Extra Officers Added To Monitor Water-Based Music Festival

BERLIN – An on-the-water music festival planned for Fourth of July weekend could bring as many as 10,000 people to the Isle of Wight Bay.

The Boaters Aid Music Festival, set for July 3-5, will bring acts like Jo Dee Messina, Heart by Heart and The Guess Who to a barge stage just off the Isle of Wight Nature Park, which is located off Route 90. The event’s website encourages attendees to come by boat to “tie one on and have a nauti cool time.”

Organizer Allen Barzak says he’s spent the past year and a half planning the event — which is to benefit St. Jude’s Children’s Research Hospital — to make sure it goes off smoothly.

“I’m not here to create problems,” he said.

Barzak originally wanted to set up a stage at the Isle of Wight Nature Park and have festival-goers pull their boats up to watch the show. When the state told him last year he couldn’t set up a stage on the land, he decided to put it on a barge.

“I think this is the better way to do it,” he said.

Attendees will steer their boats into the buoyed-off area surrounding the barge to take in the musical acts and games that will make up the three-day festival. Three bands are set to perform each day at the event, which will be open from 11 a.m. to 7 p.m. The featured performer on the first day of the event will be The Guess Who, while Jo Dee Messina headlines the event July 4. Heart by Heart will perform July 5. General admission tickets will cost between $50 and $75 a person.

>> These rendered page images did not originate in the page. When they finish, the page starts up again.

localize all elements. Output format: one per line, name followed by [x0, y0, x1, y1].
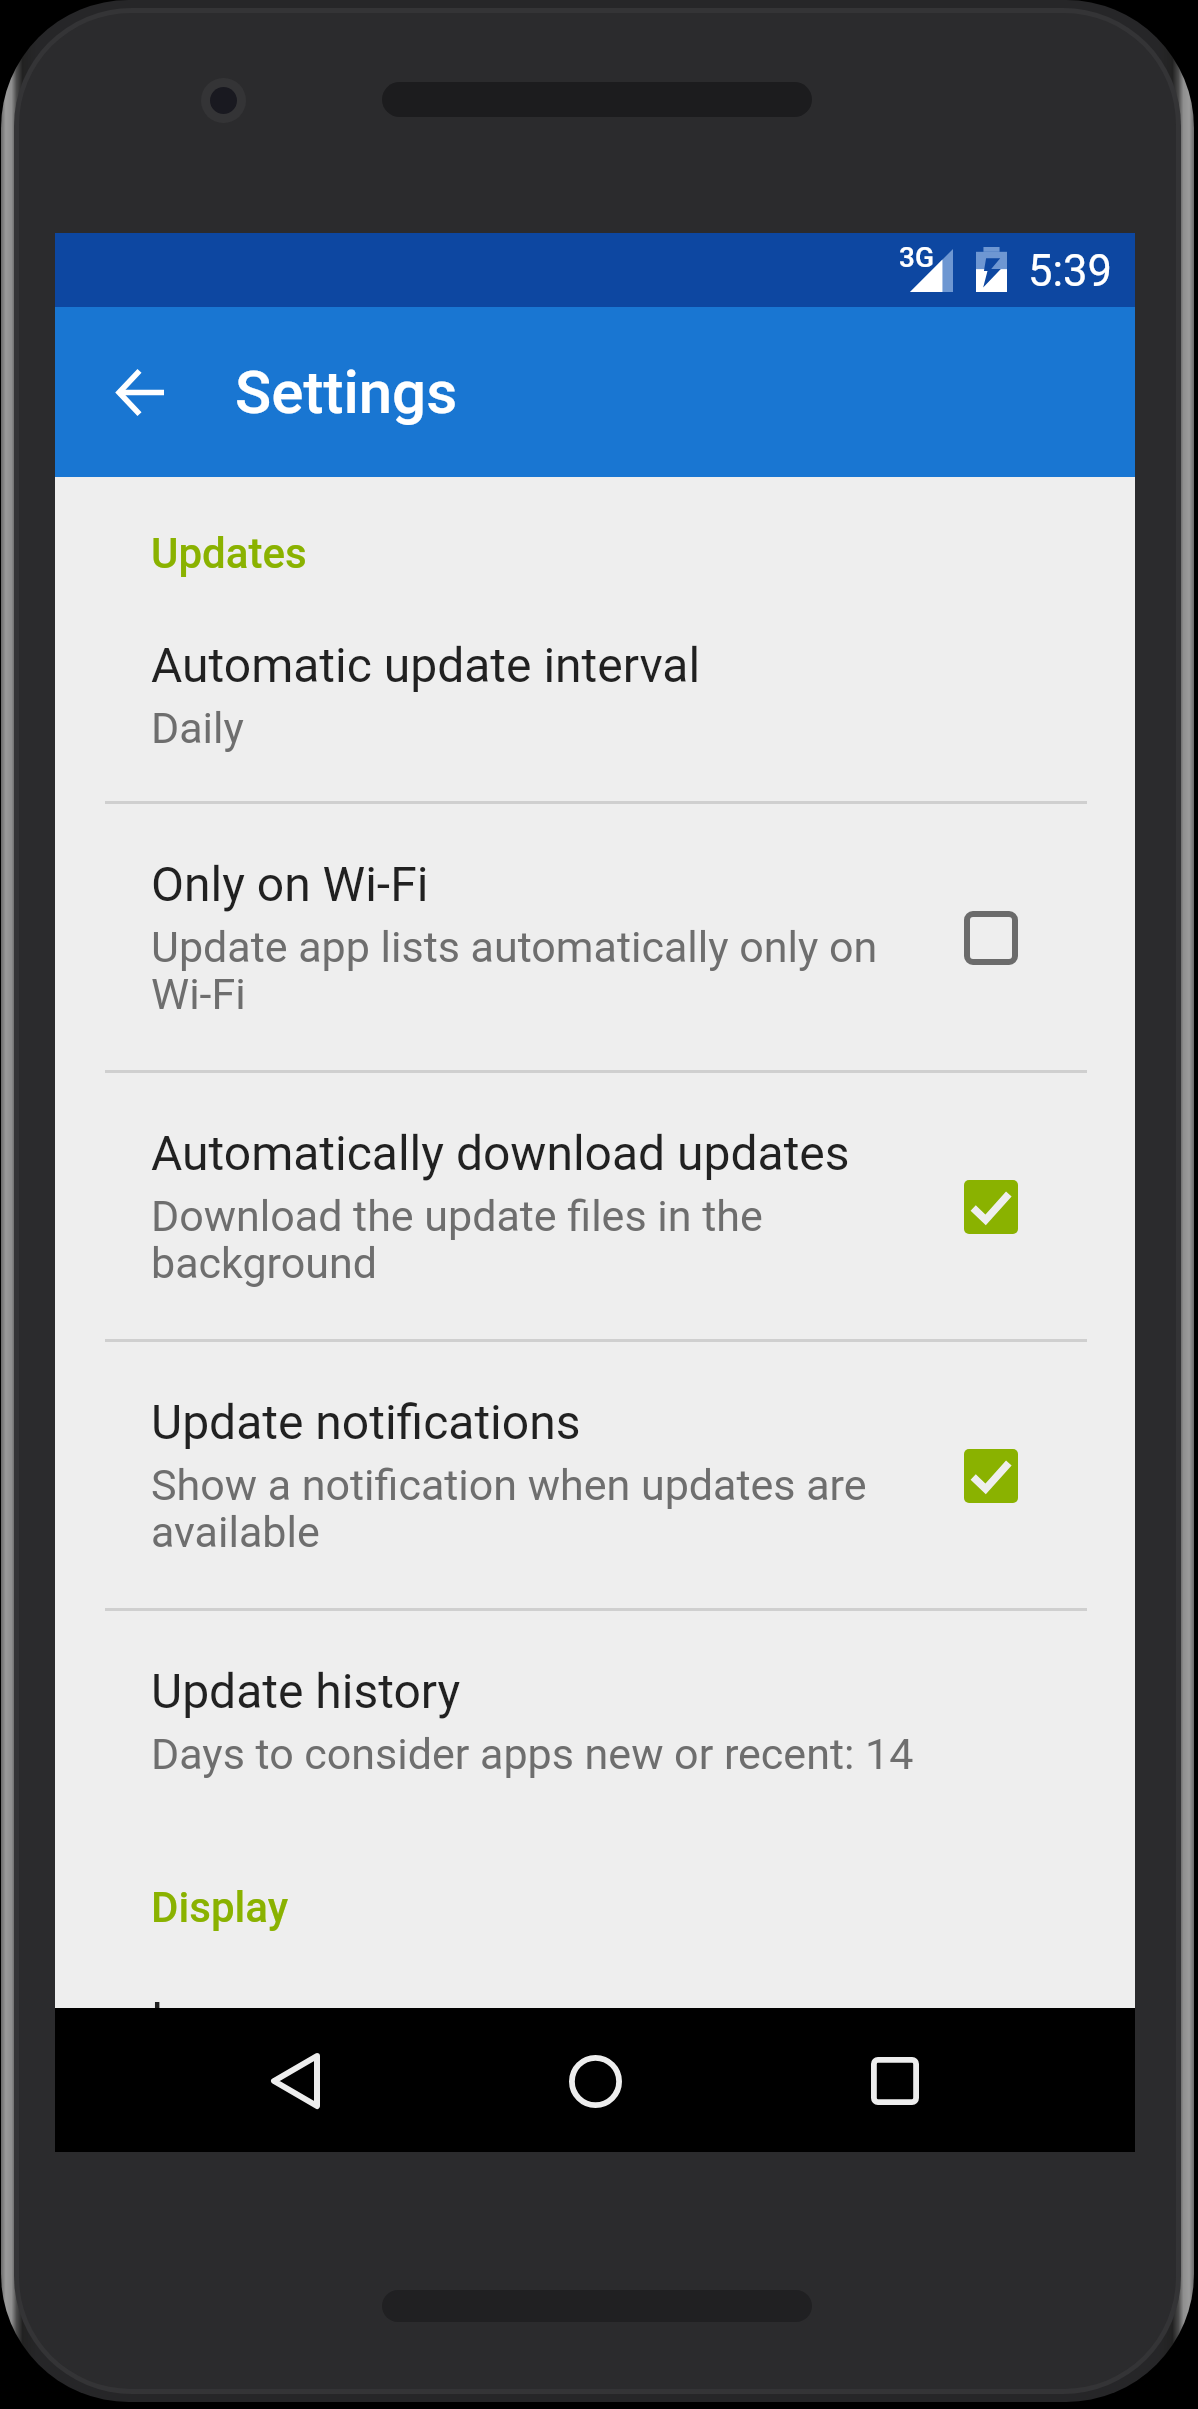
staticText: Download the update files in the backgro… — [151, 1193, 909, 1287]
button[interactable]: Automatic update interval — [55, 582, 1135, 801]
button[interactable]: Language — [55, 1939, 1135, 2008]
button[interactable]: Home — [505, 2008, 685, 2152]
staticText: Update app lists automatically only on W… — [151, 924, 909, 1018]
button[interactable]: Update notifications — [55, 1342, 1135, 1608]
button[interactable]: Recent apps — [805, 2008, 985, 2152]
staticText: Automatic update interval — [151, 638, 701, 694]
button[interactable]: Only on Wi-Fi — [55, 804, 1135, 1070]
staticText: Updates — [151, 529, 307, 578]
button[interactable]: Enabled — [943, 1428, 1039, 1524]
staticText: Update notifications — [151, 1395, 581, 1451]
button[interactable]: Back — [205, 2008, 385, 2152]
staticText: Days to consider apps new or recent: 14 — [151, 1731, 914, 1778]
button[interactable]: Update history — [55, 1611, 1135, 1830]
staticText: Display — [151, 1883, 289, 1932]
staticText: Update history — [151, 1664, 461, 1720]
button[interactable]: Navigate up — [84, 337, 194, 447]
staticText: Daily — [151, 705, 244, 752]
staticText: Automatically download updates — [151, 1126, 850, 1182]
staticText: 5:39 — [1028, 246, 1112, 297]
staticText: Language — [151, 1992, 362, 2008]
button[interactable]: Enabled — [943, 1159, 1039, 1255]
staticText: Show a notification when updates are ava… — [151, 1462, 909, 1556]
button[interactable]: Automatically download updates — [55, 1073, 1135, 1339]
staticText: Only on Wi-Fi — [151, 857, 429, 913]
staticText: Settings — [235, 357, 458, 427]
button[interactable]: Disabled — [943, 890, 1039, 986]
staticText: 3G — [899, 241, 934, 274]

Barzak is expecting 1,200 boats and 10,000 people to take part in the weekend’s festivities.

“It just depends how many people come on each boat,” he said.

Though people are encouraged to come by boat, they’re not required to. Barzak says a shuttle bus will take people from Showell Elementary School to the festival site. Various bayside bars will also be providing shuttle boats to take customers to the festival, according to Barzak.

No alcohol will be sold at the event but Barzak says attendees can bring coolers. Children, too, are welcome and those under 12 can get in free. “It’s not a huge family-oriented event but enough so that they’ll be able to enjoy themselves,” he said.

Because the Boaters Aid Music Festival will be taking place on state waters, Barzak had to get approval from Maryland’s Department of Natural Resources (DNR) to host it.  According to the agency’s website, a marine gathering permit is required anytime an event involves 100 or more vessels, lasts more than three hours or creates an unusual hazard.

Barzak received his permit from DNR May 28. It outlines the safety precautions he’s required to take during the festival, which include having 13 security personnel with radios and 13 lifeguards on duty. EMS providers will also have to be on site between the hours of 10:30 a.m. and 6 p.m.

“It will be a safe event,” Barzak said.

Lt. Art Windemuth, area commander of the Natural Resources Police (NRP), said DNR’s primary concern with the event was making sure sufficient emergency and lifesaving personnel were on hand, particularly because the holiday weekend was always a busy one in Ocean City.

“This will definitely add to the amount of responsibility our officers have in that area,” he said.

Windemuth said the festival area would be sectioned off with buoys so other boaters in the vicinity would be aware of it. A temporary channel will also be created around it to help with the flow of boat traffic.

In addition, extra NRP officers will be on duty. Windemuth said Ocean City’s normal force of six officers would be increased by four to six more officers and two more boats for Fourth of July weekend.

“We’ve added extra Natural Resources Police officers in the area to work during the event,” he said.

Barzak, who splits his time between the Eastern Shore and Florida, says he is aware that some community members have concerns about the new event but that he has taken precautions to make sure it runs smoothly.

“I spent a year and a half planning this before I even set a date,” he said, adding that similar events are held throughout the country. “I’ve done very thorough research.”

Town of Ocean City officials said they were aware of the event and have been in contact with Barzak.

“We are aware of the event and have been communicating with the event coordinator,” said Jessica Waters, the town’s communications manager. “It is going to be a busy weekend with visitors coming to Ocean City and the surrounding areas to enjoy the holiday at the beach.”